Now the federal government may hit Ohio with a financial penalty of $136 million — to be subtracted from federal aid — for not having enough recipients on the path to taking care of themselves.
The feds’ point is not basically that welfare recipients aren’t finding jobs. It is not that the three-year limit on getting benefits is being exceeded. It’s that the state and counties aren’t ensuring that 50 percent of recipients are either in some sort of job while receiving benefits or in job training, or in some other way preparing for self-sufficiency.
The statewide average is more like 25 percent.
Counties complain they don’t have the money to meet the goals, and that placing aid recipients into jobs simultaneously has become harder. The Great Recession is at work, increasing the number of people out of work while hurting budgets.
And yet Ohio is one of only three states that failed to meet the federal requirements for three consecutive years, according to federal figures reported by The Columbus Dispatch.

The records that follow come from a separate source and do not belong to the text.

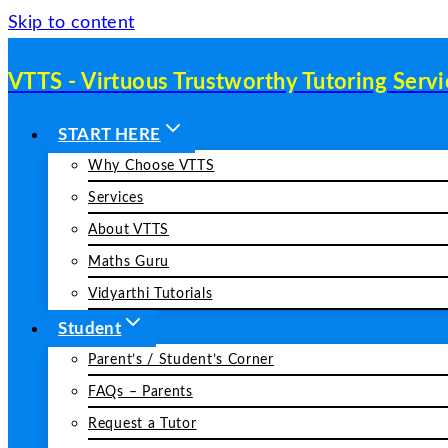
Skip to content
VTTS - Virtuous Trustworthy Tutoring Servi
START HERE
Why Choose VTTS
Services
About VTTS
Maths Guru
Vidyarthi Tutorials
Student
Parent’s / Student’s Corner
FAQs – Parents
Request a Tutor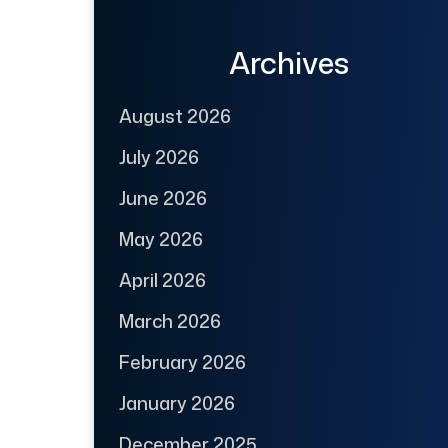
Archives
August 2026
July 2026
June 2026
May 2026
April 2026
March 2026
February 2026
January 2026
December 2025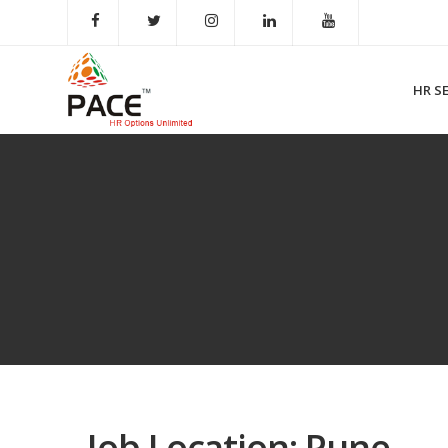
HR S
Job Location:
Pune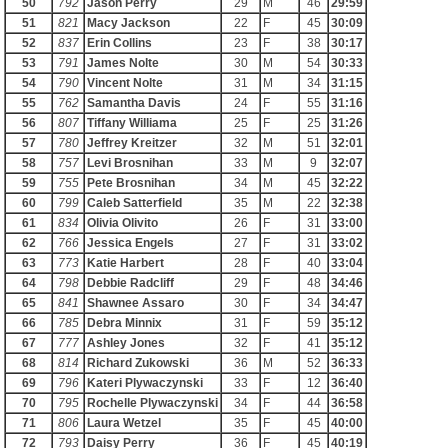
50
792
Jason Perry
29
M
46
29:59
51
821
Macy Jackson
22
F
45
30:09
52
837
Erin Collins
23
F
38
30:17
53
791
James Nolte
30
M
54
30:33
54
790
Vincent Nolte
31
M
34
31:15
55
762
Samantha Davis
24
F
55
31:16
56
807
Tiffany Williama
25
F
25
31:26
57
780
Jeffrey Kreitzer
32
M
51
32:01
58
757
Levi Brosnihan
33
M
9
32:07
59
755
Pete Brosnihan
34
M
45
32:22
60
799
Caleb Satterfield
35
M
22
32:38
61
834
Olivia Olivito
26
F
31
33:00
62
766
Jessica Engels
27
F
31
33:02
63
773
Katie Harbert
28
F
40
33:04
64
798
Debbie Radcliff
29
F
48
34:46
65
841
Shawnee Assaro
30
F
34
34:47
66
785
Debra Minnix
31
F
59
35:12
67
777
Ashley Jones
32
F
41
35:12
68
814
Richard Zukowski
36
M
52
36:33
69
796
Kateri Plywaczynski
33
F
12
36:40
70
795
Rochelle Plywaczynski
34
F
44
36:58
71
806
Laura Wetzel
35
F
45
40:00
72
793
Daisy Perry
36
F
45
40:19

The others were California and Maine.
Everybody knows about California’s extraordinary budget problems. But the feds have a right to ask what’s special about Ohio.
The economy does not seem to be the entire answer. The state failed to meet the standard even in 2007 and 2008, before the recession really hit.
The feds are talking more about effort and focus than anything. And the official position of the Ohio Department of Job and Family Services is that the state and counties have to get better at administering welfare reform.
Nobody will be surprised to learn that the Kasich administration is not saying that the problem is that the counties don’t get enough money.
A department spokesman says the numbers of people in the right tracks have been improving since December; but they’re still in the neighborhood of 25 percent.
By all accounts, much is wrong. Said Joel Potts, executive director of the Ohio Job and Family Services Directors Association, “People can come on the system and go off without getting any assistance finding a job or stabilizing their lives.”
Given that reality, some say that welfare reform is simply a failure. But is this failure of reform or simply a rejection of it?
Welfare departments should not be reduced to the old function of simply getting distressed people from day to day. And the punitive aspect of welfare reform — the limit on benefits — should not be the only aspect of the changes to survive.
Ohio and Washington need to figure out why Ohio hasn’t kept to the plan if other places have.